[Data supplied]
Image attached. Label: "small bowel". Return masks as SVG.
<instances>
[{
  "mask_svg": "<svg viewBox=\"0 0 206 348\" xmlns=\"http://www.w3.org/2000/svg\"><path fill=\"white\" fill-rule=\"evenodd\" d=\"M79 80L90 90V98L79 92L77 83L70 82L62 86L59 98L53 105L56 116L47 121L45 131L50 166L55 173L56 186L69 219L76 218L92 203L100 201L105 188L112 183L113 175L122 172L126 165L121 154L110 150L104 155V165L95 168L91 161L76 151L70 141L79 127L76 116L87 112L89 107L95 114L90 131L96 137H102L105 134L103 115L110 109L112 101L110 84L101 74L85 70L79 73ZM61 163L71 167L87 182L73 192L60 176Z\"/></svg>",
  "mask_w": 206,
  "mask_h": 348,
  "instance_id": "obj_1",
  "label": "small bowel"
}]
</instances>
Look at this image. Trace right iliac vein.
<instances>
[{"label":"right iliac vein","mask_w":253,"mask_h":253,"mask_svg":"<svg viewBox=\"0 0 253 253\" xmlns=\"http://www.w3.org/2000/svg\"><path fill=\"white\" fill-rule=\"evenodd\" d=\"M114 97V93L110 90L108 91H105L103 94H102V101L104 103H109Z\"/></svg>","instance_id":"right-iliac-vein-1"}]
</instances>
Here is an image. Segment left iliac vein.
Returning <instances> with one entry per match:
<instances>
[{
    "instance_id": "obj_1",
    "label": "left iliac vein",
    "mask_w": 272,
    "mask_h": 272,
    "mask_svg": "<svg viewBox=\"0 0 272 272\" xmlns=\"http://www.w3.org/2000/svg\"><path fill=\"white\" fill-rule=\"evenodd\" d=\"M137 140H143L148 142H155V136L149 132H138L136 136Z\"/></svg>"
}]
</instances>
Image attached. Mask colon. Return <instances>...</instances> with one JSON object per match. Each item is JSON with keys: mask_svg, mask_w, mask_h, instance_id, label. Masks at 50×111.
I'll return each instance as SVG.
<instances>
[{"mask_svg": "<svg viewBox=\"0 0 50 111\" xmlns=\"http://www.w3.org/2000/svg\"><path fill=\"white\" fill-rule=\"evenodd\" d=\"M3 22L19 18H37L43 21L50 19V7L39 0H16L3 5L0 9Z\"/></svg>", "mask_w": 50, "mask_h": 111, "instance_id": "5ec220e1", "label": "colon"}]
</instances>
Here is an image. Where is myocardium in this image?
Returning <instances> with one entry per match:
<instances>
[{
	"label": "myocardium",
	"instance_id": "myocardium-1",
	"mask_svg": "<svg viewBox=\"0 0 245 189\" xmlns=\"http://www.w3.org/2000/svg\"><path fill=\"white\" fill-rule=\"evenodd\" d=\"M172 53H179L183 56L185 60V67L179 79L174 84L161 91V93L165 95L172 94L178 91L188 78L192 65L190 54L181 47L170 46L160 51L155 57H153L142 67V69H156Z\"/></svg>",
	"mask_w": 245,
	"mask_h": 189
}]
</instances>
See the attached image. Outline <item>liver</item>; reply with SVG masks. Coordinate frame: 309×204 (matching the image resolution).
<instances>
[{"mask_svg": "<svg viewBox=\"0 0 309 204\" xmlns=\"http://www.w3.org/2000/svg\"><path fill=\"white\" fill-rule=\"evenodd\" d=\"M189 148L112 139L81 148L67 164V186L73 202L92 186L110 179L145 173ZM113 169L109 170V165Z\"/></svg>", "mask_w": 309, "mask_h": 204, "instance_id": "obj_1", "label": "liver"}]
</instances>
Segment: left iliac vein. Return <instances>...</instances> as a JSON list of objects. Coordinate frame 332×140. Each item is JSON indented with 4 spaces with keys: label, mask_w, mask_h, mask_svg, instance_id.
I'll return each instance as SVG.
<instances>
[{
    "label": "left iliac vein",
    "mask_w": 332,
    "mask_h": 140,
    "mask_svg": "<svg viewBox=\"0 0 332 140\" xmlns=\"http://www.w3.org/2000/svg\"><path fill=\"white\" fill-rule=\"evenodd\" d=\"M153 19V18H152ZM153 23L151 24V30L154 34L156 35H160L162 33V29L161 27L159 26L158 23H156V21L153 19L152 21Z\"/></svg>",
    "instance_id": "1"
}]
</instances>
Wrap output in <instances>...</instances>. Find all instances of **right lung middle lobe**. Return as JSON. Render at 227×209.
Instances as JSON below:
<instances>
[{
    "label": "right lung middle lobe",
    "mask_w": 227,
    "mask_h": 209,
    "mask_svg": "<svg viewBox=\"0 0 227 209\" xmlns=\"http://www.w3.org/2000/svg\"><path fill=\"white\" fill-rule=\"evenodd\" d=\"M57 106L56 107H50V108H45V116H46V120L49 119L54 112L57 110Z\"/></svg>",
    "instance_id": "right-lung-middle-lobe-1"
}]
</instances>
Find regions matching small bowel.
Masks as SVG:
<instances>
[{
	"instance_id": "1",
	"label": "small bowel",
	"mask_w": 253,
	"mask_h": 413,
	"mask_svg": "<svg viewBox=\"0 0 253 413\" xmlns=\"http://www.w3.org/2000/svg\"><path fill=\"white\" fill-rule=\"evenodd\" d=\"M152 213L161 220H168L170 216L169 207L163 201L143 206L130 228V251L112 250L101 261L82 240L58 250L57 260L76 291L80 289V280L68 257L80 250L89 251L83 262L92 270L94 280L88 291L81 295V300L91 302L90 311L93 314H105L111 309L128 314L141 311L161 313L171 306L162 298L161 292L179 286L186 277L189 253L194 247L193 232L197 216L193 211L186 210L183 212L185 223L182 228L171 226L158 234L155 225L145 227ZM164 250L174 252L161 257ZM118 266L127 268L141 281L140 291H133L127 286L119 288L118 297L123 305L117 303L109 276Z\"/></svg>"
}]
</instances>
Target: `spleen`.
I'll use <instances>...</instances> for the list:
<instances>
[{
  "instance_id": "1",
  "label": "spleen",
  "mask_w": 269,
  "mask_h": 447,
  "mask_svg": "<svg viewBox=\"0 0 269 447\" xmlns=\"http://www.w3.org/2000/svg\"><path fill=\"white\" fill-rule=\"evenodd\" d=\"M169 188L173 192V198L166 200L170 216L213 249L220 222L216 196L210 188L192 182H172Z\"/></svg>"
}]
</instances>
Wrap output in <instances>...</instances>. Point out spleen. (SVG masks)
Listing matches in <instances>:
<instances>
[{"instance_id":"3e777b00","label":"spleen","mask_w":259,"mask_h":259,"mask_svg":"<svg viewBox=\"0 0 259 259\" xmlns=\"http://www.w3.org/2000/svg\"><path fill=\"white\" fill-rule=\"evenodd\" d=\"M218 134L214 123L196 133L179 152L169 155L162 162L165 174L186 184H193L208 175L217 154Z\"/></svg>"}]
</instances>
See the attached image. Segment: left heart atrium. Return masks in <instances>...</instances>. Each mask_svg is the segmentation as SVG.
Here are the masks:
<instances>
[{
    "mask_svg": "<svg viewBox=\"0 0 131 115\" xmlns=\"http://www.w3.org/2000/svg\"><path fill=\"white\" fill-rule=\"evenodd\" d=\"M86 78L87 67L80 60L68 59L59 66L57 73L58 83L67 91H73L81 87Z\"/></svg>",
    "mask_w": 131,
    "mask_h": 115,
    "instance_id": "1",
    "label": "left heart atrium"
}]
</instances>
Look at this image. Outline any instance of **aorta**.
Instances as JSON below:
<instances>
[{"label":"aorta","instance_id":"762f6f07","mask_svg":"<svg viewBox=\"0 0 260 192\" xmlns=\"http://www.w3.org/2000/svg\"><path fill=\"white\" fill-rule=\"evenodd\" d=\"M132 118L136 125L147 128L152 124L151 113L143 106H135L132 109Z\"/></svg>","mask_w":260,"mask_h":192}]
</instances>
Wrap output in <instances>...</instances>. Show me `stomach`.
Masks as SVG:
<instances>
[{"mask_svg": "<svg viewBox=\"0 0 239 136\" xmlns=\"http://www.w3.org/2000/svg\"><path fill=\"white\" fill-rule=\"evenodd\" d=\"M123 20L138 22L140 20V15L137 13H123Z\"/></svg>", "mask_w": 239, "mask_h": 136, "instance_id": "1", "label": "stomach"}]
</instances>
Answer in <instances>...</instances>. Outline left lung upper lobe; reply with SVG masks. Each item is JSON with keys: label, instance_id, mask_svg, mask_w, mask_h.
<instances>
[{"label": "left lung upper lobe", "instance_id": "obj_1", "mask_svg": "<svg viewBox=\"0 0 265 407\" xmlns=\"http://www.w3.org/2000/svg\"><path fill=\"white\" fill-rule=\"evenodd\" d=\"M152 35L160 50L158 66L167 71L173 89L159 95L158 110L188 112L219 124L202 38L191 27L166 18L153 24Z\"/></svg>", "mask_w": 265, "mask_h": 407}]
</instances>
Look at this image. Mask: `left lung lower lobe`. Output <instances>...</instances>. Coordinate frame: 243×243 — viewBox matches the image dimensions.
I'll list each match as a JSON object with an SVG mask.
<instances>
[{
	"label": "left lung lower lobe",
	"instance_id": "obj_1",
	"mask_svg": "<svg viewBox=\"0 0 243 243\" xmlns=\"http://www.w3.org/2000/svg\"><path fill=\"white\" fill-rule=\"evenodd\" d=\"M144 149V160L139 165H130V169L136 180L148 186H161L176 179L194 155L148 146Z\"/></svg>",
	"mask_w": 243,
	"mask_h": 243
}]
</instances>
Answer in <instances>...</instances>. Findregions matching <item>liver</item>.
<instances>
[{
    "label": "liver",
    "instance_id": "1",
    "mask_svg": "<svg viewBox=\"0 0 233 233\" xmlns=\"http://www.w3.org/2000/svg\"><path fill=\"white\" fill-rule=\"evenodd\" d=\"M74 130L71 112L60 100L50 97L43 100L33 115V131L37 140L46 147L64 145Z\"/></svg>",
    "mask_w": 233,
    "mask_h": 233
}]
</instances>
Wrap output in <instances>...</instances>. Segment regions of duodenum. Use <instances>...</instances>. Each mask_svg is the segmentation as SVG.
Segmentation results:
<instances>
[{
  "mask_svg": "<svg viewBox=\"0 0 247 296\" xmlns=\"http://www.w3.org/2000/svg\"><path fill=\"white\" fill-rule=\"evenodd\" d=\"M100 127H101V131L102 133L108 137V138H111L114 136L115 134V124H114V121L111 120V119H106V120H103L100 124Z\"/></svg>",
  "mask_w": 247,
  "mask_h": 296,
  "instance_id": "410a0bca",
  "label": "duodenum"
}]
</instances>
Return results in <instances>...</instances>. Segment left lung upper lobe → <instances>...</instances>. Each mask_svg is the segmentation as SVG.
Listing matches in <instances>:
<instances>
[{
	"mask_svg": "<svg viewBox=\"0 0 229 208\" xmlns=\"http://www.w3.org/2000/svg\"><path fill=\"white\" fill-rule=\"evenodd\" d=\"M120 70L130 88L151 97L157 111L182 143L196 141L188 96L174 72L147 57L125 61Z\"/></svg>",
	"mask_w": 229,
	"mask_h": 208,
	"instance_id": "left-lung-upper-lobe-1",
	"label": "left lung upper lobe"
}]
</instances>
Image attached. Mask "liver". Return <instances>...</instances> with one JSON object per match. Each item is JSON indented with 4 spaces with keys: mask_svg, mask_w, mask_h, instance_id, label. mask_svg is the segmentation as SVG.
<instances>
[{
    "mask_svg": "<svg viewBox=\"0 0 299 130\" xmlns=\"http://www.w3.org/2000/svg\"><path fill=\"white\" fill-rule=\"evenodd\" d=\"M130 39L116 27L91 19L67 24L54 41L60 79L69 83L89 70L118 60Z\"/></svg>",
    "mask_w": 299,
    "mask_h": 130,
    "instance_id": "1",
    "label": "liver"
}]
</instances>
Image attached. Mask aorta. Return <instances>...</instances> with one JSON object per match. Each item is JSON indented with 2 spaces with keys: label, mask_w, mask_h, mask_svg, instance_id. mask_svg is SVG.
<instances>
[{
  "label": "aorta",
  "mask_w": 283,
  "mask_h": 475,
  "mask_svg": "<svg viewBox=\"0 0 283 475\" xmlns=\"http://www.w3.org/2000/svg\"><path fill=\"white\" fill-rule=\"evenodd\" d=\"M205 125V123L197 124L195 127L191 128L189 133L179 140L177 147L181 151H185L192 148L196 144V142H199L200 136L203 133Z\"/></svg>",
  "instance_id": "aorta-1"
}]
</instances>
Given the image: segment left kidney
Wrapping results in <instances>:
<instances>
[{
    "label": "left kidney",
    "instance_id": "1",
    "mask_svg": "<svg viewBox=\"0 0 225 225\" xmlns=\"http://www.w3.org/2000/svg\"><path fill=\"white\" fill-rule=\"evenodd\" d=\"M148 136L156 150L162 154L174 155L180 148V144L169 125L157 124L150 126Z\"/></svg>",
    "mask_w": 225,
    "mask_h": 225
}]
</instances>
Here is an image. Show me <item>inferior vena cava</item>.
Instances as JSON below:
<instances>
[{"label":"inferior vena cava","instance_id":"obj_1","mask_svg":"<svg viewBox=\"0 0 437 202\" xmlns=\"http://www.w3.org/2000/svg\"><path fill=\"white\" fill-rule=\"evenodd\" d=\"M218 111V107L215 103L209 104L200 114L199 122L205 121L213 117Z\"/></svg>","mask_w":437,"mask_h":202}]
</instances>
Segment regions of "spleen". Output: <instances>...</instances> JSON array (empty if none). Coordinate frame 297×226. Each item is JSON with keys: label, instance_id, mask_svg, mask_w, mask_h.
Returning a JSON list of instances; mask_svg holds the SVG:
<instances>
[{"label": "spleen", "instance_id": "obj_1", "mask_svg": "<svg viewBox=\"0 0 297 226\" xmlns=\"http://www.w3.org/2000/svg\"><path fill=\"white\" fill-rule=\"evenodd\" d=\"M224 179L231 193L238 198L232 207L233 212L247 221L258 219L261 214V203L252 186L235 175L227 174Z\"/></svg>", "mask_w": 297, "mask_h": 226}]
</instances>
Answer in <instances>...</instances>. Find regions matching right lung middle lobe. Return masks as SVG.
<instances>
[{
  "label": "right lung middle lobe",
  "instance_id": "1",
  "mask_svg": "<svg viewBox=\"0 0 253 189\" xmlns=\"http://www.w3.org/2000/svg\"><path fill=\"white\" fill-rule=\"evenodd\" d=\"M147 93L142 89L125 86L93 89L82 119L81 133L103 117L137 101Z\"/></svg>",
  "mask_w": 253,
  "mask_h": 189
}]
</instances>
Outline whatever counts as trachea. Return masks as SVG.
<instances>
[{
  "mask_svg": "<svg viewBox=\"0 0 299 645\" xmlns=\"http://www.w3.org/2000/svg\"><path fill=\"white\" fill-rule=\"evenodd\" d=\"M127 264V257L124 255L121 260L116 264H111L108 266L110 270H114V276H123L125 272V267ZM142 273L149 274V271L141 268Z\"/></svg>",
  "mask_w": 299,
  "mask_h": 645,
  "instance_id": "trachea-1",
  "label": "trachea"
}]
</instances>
[/Data supplied]
- [Task objective]:
Nothing but the lines from the one with "Answer in <instances>...</instances>. Find regions" through the end of the data above should be repeated, each exactly as it stands.

- [Task answer]:
Answer in <instances>...</instances>. Find regions matching right lung middle lobe. Return masks as SVG.
<instances>
[{
  "label": "right lung middle lobe",
  "instance_id": "1",
  "mask_svg": "<svg viewBox=\"0 0 253 189\" xmlns=\"http://www.w3.org/2000/svg\"><path fill=\"white\" fill-rule=\"evenodd\" d=\"M147 93L142 89L125 86L93 89L82 119L81 133L103 117L137 101Z\"/></svg>",
  "mask_w": 253,
  "mask_h": 189
}]
</instances>
Outline whatever counts as trachea. Return masks as SVG.
<instances>
[{
  "mask_svg": "<svg viewBox=\"0 0 299 645\" xmlns=\"http://www.w3.org/2000/svg\"><path fill=\"white\" fill-rule=\"evenodd\" d=\"M127 264V257L124 255L121 260L116 264H111L108 266L110 270H114V276H123L125 272V267ZM142 273L149 274V271L141 268Z\"/></svg>",
  "mask_w": 299,
  "mask_h": 645,
  "instance_id": "trachea-1",
  "label": "trachea"
}]
</instances>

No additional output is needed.